Page 17

I followed Bud into the garage, supremely pissed off now. All those years she’d seemed so sweet and good. Just to pull a stunt like this!

I strode through the bays. Bud stopped by a banged-up Corvette. “This one’s yours,” he said. “See how she looks.”

I yanked on the latch and jerked up the hood. When I tried to force the metal stand into the hole, it missed, and the heavy hood came crashing back down, startling everyone in the garage.

Bud cocked his head at me. “You okay?”

I pressed the heel of my hand into my eye, wishing the pressure would ease the ache in my temple. “Maybe not.”

Mario came up behind Bud, wiping his hands on a towel. “I finished up that radiator blowout. I’ll hang with Gavin.”

Bud backed away, nodding. “Keep him straight.”

When he disappeared back into the front office, Mario whirled around. “What the hell is up with you lately?”

“Nothing.” I yanked on the latch again and lifted the hood, this time making certain the stand was secure before letting go.

Mario tugged on the main belt. “This one’s shot. I’ll go hunt down a replacement.”

While I waited, I stared into the engine and wondered why Rosa had tried to pull a number on me.

My phone buzzed, and I wanted to just ignore it, but it wasn’t a call, just a text with a photo attached. From Rosa.

The picture loaded automatically, a boy, probably about three. I was going to delete it when something caught my attention. A cowlick split his hairline just to the right of the center of his forehead.

I touched my hair. I kept it short up top to avoid the whorl I couldn’t control, in almost precisely the same place.

I clicked on the picture and zoomed in. His eyes were Rosa’s, no doubt. But his ears — they laid just like mine, mostly flat but with a flare at the top.

Impossible.

I shoved the phone back in my pocket but pulled it out again five seconds later.

It couldn’t be.

The message said only “Manuelito. Feb. 15, 2010.”

I counted back. That time frame was right.

Shit.

Mario returned with the belt. “You look like you’ve eaten some bad chili.”

“How long after a vasectomy before you start shooting blanks?” I asked, my stomach turning.

He balanced the belt box on the frame of the ’Vette. “Hell if I know. You thinking of getting one?”

I tried to swallow, but my throat was blocked. “Already did.”

“Damn. That’s one hell of a thing to do.” He leaned against the car. “That girl you’re seeing — she just find out or something?”

“No. I mean, yeah. But, shit.”

He stared at me a second, then turned back to the motor. “Maybe you should take a walk or something. I can handle this.”

I nodded. “Yeah. I’ll be back in a minute.”

The air outside was cold and helped me think. What the hell was going on? I strode briskly down the sidewalk, punching on my phone for a Google search on vasectomy.

I hadn’t understood a single word anybody said to me at the clinic. I’d awakened on a lumpy cot, groggy, with jagged shards of pain shooting up from my groin. They seemed to want me off the premises right after. I’d only made it a few blocks before I knew I had to figure out something to help ease the misery. Walking was near impossible and I couldn’t spot a taxi anywhere midafternoon.
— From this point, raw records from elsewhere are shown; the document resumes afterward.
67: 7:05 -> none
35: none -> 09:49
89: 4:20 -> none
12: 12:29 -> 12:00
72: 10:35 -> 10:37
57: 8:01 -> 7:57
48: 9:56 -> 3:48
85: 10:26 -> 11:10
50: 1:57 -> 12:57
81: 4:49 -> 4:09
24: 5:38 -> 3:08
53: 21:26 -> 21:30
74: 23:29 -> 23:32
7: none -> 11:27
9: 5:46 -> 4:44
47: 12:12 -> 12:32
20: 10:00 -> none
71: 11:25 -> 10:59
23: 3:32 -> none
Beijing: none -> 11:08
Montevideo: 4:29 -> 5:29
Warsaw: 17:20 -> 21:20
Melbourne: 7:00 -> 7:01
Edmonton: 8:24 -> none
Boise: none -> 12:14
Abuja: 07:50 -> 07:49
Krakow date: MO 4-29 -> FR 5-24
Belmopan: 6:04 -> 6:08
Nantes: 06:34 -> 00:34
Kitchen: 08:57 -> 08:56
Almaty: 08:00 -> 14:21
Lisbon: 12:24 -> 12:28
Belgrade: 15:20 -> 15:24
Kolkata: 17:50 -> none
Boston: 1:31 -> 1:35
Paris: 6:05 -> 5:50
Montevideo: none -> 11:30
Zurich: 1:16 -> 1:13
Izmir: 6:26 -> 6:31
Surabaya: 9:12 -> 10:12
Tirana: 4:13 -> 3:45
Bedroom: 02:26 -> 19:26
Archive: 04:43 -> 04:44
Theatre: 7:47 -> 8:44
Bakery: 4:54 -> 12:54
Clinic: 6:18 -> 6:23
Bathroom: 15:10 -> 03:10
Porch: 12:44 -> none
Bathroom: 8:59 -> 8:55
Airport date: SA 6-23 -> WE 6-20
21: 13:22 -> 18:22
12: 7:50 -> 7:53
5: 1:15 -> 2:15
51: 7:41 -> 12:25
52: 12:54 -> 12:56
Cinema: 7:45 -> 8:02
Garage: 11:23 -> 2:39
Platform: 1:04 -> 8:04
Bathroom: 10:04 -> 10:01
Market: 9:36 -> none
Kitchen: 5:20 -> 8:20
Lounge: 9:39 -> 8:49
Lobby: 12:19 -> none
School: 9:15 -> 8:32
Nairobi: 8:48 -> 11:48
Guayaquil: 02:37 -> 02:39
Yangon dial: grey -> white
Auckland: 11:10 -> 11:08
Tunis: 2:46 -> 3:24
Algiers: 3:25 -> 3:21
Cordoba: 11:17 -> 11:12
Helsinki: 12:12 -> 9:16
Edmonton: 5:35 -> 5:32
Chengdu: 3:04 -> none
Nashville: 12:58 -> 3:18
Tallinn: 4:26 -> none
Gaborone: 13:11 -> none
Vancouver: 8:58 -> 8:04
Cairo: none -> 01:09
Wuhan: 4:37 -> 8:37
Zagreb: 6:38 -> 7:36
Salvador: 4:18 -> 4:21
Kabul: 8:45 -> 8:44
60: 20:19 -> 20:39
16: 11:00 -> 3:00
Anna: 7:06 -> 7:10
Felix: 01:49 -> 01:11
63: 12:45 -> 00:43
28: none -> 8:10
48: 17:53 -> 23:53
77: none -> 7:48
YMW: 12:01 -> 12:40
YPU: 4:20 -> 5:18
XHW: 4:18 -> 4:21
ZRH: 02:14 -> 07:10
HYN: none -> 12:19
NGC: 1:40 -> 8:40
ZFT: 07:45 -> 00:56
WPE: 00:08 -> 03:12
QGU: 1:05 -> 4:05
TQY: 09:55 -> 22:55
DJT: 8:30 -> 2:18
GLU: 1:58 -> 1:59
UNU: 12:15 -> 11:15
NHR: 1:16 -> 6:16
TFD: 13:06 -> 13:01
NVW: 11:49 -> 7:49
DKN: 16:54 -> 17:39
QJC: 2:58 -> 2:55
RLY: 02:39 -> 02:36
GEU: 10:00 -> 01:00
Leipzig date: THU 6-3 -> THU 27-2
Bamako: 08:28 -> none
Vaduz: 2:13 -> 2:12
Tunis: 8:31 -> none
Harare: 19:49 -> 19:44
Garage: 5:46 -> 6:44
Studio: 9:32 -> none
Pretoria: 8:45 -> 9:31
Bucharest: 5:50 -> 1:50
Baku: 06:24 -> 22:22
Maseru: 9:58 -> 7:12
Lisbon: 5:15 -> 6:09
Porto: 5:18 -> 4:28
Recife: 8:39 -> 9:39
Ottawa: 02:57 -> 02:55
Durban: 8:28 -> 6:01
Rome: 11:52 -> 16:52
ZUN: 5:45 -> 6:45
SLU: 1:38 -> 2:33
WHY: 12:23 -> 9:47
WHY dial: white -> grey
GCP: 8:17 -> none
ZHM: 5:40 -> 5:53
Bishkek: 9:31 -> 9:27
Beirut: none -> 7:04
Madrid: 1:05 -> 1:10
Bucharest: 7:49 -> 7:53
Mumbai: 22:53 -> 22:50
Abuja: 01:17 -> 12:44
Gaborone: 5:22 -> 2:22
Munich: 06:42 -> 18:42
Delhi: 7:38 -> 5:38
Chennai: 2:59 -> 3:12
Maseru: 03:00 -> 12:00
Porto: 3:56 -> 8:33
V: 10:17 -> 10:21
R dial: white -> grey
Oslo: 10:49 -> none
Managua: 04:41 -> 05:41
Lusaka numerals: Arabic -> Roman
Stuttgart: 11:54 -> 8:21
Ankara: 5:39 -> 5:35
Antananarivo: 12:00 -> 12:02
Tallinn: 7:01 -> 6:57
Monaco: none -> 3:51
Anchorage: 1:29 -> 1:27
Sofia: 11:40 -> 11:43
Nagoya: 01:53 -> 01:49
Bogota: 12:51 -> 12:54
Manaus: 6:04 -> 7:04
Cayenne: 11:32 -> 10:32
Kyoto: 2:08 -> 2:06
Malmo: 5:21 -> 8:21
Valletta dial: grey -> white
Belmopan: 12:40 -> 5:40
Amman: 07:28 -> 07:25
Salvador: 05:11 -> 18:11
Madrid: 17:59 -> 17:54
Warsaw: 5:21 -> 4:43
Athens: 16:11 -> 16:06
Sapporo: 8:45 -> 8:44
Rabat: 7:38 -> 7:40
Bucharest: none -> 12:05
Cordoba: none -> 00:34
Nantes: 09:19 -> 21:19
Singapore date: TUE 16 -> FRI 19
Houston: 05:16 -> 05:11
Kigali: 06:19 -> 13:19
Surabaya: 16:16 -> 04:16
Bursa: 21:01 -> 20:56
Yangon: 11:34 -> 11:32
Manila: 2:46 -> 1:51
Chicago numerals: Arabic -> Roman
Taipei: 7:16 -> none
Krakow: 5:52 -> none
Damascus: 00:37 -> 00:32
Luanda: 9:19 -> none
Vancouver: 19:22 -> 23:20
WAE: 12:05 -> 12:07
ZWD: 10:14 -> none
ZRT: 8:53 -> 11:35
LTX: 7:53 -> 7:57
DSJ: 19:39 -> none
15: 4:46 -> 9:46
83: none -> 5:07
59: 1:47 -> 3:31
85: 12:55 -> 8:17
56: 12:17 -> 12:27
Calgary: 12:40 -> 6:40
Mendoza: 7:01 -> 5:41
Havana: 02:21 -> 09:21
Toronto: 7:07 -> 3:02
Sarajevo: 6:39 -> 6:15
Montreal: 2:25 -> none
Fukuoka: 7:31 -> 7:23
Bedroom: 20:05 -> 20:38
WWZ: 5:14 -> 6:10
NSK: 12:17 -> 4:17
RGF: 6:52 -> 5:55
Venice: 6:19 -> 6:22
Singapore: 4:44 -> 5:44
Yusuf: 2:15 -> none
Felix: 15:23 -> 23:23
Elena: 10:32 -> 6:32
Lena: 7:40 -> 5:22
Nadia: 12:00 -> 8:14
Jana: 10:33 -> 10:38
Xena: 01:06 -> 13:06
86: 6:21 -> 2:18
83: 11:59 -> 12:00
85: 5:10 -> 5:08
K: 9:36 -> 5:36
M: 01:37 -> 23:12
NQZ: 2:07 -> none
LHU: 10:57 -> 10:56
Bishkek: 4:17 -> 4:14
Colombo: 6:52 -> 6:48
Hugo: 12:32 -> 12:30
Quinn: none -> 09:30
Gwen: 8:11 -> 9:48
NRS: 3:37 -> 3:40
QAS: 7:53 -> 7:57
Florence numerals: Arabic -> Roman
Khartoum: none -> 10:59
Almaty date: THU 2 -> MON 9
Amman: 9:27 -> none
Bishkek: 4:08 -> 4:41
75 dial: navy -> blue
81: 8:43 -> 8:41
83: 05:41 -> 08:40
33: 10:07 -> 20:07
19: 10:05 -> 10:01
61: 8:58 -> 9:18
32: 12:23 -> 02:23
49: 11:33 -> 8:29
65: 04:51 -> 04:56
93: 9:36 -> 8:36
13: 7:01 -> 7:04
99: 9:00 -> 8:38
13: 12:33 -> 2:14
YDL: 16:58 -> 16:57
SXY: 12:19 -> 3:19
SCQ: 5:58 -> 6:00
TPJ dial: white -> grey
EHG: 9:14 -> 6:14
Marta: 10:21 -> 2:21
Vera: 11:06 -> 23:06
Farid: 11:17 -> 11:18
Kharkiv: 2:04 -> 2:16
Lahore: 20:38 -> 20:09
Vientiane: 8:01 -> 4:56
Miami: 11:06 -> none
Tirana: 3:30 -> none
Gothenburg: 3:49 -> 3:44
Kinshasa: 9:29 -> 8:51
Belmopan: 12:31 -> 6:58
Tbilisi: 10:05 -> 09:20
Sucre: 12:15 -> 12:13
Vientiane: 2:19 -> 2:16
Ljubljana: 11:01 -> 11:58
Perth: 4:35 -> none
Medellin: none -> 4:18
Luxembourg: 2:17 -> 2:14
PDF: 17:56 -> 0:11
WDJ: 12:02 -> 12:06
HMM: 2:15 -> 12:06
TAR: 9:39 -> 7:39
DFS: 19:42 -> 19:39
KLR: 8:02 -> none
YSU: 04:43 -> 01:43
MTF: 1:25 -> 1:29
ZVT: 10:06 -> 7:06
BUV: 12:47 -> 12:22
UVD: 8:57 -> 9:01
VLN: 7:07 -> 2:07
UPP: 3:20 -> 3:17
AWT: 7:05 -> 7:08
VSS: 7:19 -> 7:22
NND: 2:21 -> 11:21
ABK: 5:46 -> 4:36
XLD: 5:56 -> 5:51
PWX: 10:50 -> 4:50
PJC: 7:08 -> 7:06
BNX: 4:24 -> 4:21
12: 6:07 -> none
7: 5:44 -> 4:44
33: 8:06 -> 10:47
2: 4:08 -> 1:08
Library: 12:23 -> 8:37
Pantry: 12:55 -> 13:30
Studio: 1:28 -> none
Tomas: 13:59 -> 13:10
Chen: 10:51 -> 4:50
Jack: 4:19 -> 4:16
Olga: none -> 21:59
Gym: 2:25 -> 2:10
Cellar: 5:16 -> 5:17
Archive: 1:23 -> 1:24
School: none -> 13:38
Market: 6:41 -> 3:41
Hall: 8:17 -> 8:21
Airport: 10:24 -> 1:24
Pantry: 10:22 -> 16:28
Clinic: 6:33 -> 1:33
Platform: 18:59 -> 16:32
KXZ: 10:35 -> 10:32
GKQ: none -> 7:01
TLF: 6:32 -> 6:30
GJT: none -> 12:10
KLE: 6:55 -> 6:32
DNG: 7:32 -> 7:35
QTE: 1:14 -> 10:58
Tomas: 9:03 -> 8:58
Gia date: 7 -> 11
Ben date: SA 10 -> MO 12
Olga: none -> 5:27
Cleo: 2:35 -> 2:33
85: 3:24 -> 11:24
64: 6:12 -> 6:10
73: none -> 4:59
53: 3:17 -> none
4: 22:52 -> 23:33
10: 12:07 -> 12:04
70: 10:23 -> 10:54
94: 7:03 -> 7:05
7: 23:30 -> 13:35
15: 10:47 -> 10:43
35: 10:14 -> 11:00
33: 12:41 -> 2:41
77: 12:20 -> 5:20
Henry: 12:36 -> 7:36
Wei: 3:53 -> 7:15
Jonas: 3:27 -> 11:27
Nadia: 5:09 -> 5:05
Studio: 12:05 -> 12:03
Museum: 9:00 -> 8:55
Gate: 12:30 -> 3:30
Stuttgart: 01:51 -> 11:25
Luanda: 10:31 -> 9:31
The farmacia where Rosa worked was blessedly close. Between her broken English and the help of the man behind the counter, they got me some cold packs to stuff in a jock strap, plus God knows what sort of drugs.

But I still didn’t have information on the procedure or when it worked. I hadn’t worried about it, as sticking some girl was about the last thing on my mind.

The doctor I’d seen stateside a couple months later had confirmed I was sterile. He’d asked too many questions about where I’d had it done, so we didn’t exactly chat.

The first link came up on my phone, and I scanned through the information, looking for how fast it worked.

I bumped into a bench and sat down, feeling dumbfounded. Weeks? It could take up to two months?

I backed up and chose a different link, hoping for another answer.

Ten ejaculations, this one said.

How long had it been? Rosa had spent that first night with me after surgery, but we hadn’t done anything. I’d been strung out from pain and full of regret. When had I gone back to her?

I closed my eyes to piece together those days.

~*´♥`*~

After leaving the farmacia, I’d barely made it to the hotel across the street before collapsing. I took the first two pills Rosa had given me and crashed a little while.

But the pain woke me, and heeding her stern warning about not taking any more until bedtime, I wandered the room in a haze until I spotted her from my window. She stood on the street corner below, dressed very differently than she had been inside the shop.

I turned away from her curling black hair that reminded me of Corabelle and what I had done, this irrevocable act that meant I could never return to her. I stared at the ceiling, refusing to succumb to the heaving sobs that threatened to take me over, unable to erase the image of her standing in the aisle of the church, mute and shocked, Finn’s blue casket just behind her.

I had to get past it all. I had to force myself to think of something else. I pulled a chair up to the window and watched Rosa stand by a pole, awkward and too innocent for the job, finally getting approached by a man but pushing him away.